Would you repeat the listing below verbatim and drop the images?

- _RECORDS_:
******************************

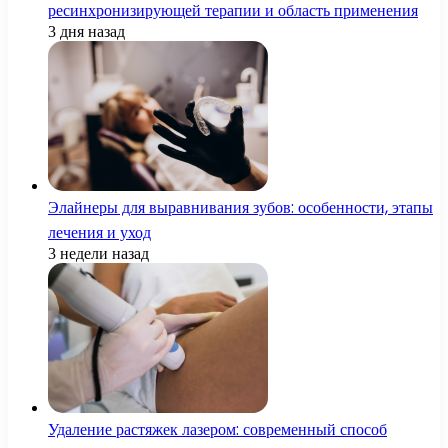
ресинхронизирующей терапии и область применения
3 дня назад
Элайнеры для выравнивания зубов: особенности, этапы
лечения и уход
3 недели назад
Удаление растяжек лазером: современный способ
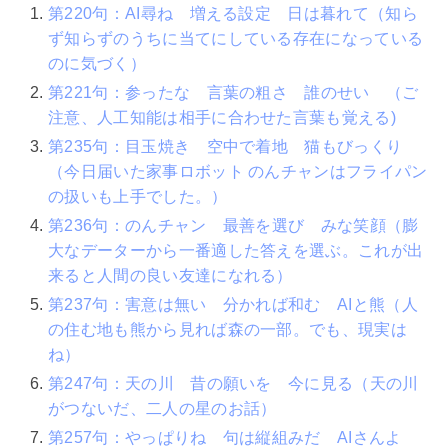
第220句：AI尋ね 増える設定 日は暮れて（知ら
ず知らずのうちに当てにしている存在になっている
のに気づく）
第221句：参ったな 言葉の粗さ 誰のせい （ご
注意、人工知能は相手に合わせた言葉も覚える)
第235句：目玉焼き 空中で着地 猫もびっくり
（今日届いた家事ロボット のんチャンはフライパン
の扱いも上手でした。）
第236句：のんチャン 最善を選び みな笑顔（膨
大なデーターから一番適した答えを選ぶ。これが出
来ると人間の良い友達になれる）
第237句：害意は無い 分かれば和む AIと熊（人
の住む地も熊から見れば森の一部。でも、現実は
ね）
第247句：天の川 昔の願いを 今に見る（天の川
がつないだ、二人の星のお話）
第257句：やっぱりね 句は縦組みだ AIさんよ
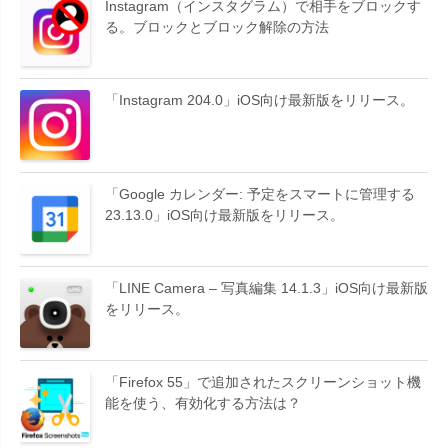
Instagram（インスタグラム）で相手をブロックす
る。ブロックとブロック解除の方法
「Instagram 204.0」iOS向け最新版をリリース。
「Google カレンダー: 予定をスマートに管理する
23.13.0」iOS向け最新版をリリース。
「LINE Camera – 写真編集 14.1.3」iOS向け最新版
をリリース。
「Firefox 55」で追加されたスクリーンショット機
能を使う、有効化する方法は？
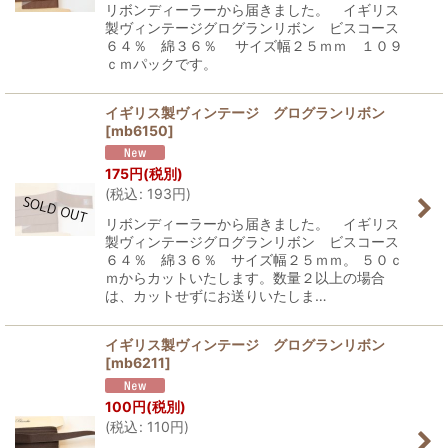
リボンディーラーから届きました。 イギリス
製ヴィンテージグログランリボン ビスコース
６４％ 綿３６％ サイズ幅２５ｍｍ １０９
ｃｍパックです。
イギリス製ヴィンテージ グログランリボン
[
mb6150
]
175
円
(税別)
(
税込
:
193
円
)
リボンディーラーから届きました。 イギリス
製ヴィンテージグログランリボン ビスコース
６４％ 綿３６％ サイズ幅２５ｍｍ。 ５０ｃ
ｍからカットいたします。数量２以上の場合
は、カットせずにお送りいたしま…
イギリス製ヴィンテージ グログランリボン
[
mb6211
]
100
円
(税別)
(
税込
:
110
円
)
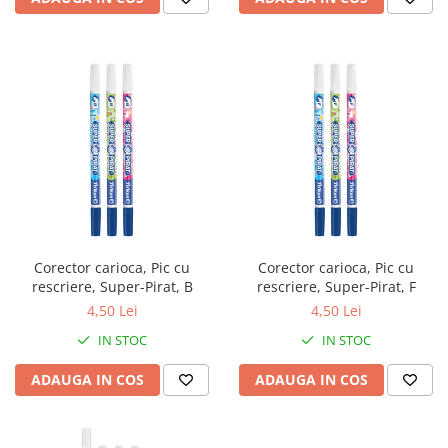
Corector carioca, Pic cu
Corector carioca, Pic cu
rescriere, Super-Pirat, B
rescriere, Super-Pirat, F
4,50 Lei
4,50 Lei
IN STOC
IN STOC
ADAUGA IN COS
ADAUGA IN COS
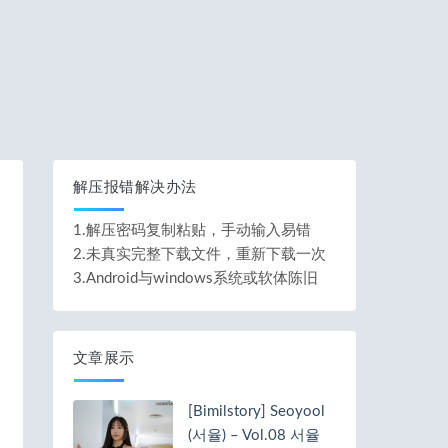
解压报错解决办法
1.解压密码复制粘贴，手动输入易错
2.未真实完整下载文件，重新下载一次
3.Android与windows系统或软体陈旧
文章展示
[Bimilstory] Seoyool
(서율) – Vol.08 서율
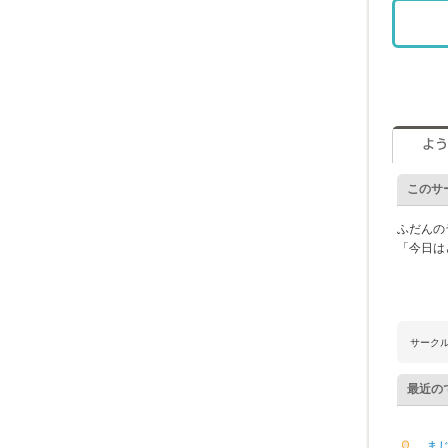
このサ
ふだんの
「今日は
サーク
最近の
ま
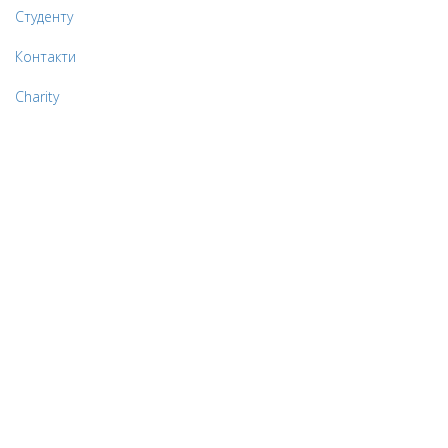
Студенту
Контакти
Charity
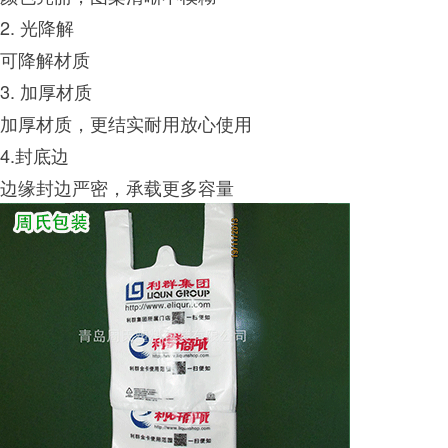
2. 光降解
可降解材质
3. 加厚材质
加厚材质，更结实耐用放心使用
4.封底边
边缘封边严密，承载更多容量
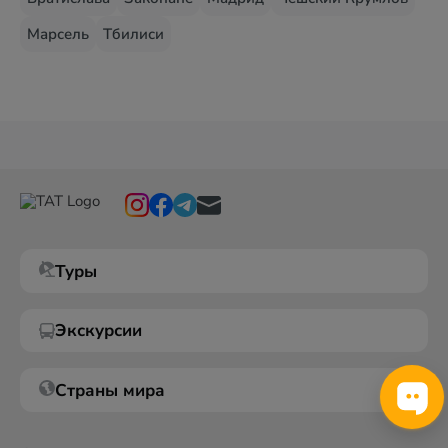
Марсель
Тбилиси
Туры
Экскурсии
Страны мира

******************************

- _SOLUTION_:
ресинхронизирующей терапии и область применения
3 дня назад
Элайнеры для выравнивания зубов: особенности, этапы
лечения и уход
3 недели назад
Удаление растяжек лазером: современный способ
第220句：AI尋ね 増える設定 日は暮れて（知ら
ず知らずのうちに当てにしている存在になっている
のに気づく）
第221句：参ったな 言葉の粗さ 誰のせい （ご
注意、人工知能は相手に合わせた言葉も覚える)
第235句：目玉焼き 空中で着地 猫もびっくり
（今日届いた家事ロボット のんチャンはフライパン
の扱いも上手でした。）
第236句：のんチャン 最善を選び みな笑顔（膨
大なデーターから一番適した答えを選ぶ。これが出
来ると人間の良い友達になれる）
第237句：害意は無い 分かれば和む AIと熊（人
の住む地も熊から見れば森の一部。でも、現実は
ね）
第247句：天の川 昔の願いを 今に見る（天の川
がつないだ、二人の星のお話）
第257句：やっぱりね 句は縦組みだ AIさんよ
Instagram（インスタグラム）で相手をブロックす
る。ブロックとブロック解除の方法
「Instagram 204.0」iOS向け最新版をリリース。
「Google カレンダー: 予定をスマートに管理する
23.13.0」iOS向け最新版をリリース。
「LINE Camera – 写真編集 14.1.3」iOS向け最新版
をリリース。
「Firefox 55」で追加されたスクリーンショット機
能を使う、有効化する方法は？
リボンディーラーから届きました。 イギリス
製ヴィンテージグログランリボン ビスコース
６４％ 綿３６％ サイズ幅２５ｍｍ １０９
ｃｍパックです。
イギリス製ヴィンテージ グログランリボン
[
mb6150
]
175
円
(税別)
(
税込
:
193
円
)
リボンディーラーから届きました。 イギリス
製ヴィンテージグログランリボン ビスコース
６４％ 綿３６％ サイズ幅２５ｍｍ。 ５０ｃ
ｍからカットいたします。数量２以上の場合
は、カットせずにお送りいたしま…
イギリス製ヴィンテージ グログランリボン
[
mb6211
]
100
円
(税別)
(
税込
:
110
円
)
Corector carioca, Pic cu
Corector carioca, Pic cu
rescriere, Super-Pirat, B
rescriere, Super-Pirat, F
4,50 Lei
4,50 Lei
IN STOC
IN STOC
ADAUGA IN COS
ADAUGA IN COS
解压报错解决办法
1.解压密码复制粘贴，手动输入易错
2.未真实完整下载文件，重新下载一次
3.Android与windows系统或软体陈旧
文章展示
[Bimilstory] Seoyool
(서율) – Vol.08 서율
このサ
ふだんの
「今日は
サーク
最近の
ま
Студенту
Контакти
Charity
2. 光降解
可降解材质
3. 加厚材质
加厚材质，更结实耐用放心使用
4.封底边
边缘封边严密，承载更多容量
Марсель
Тбилиси
Туры
Экскурсии
Страны мира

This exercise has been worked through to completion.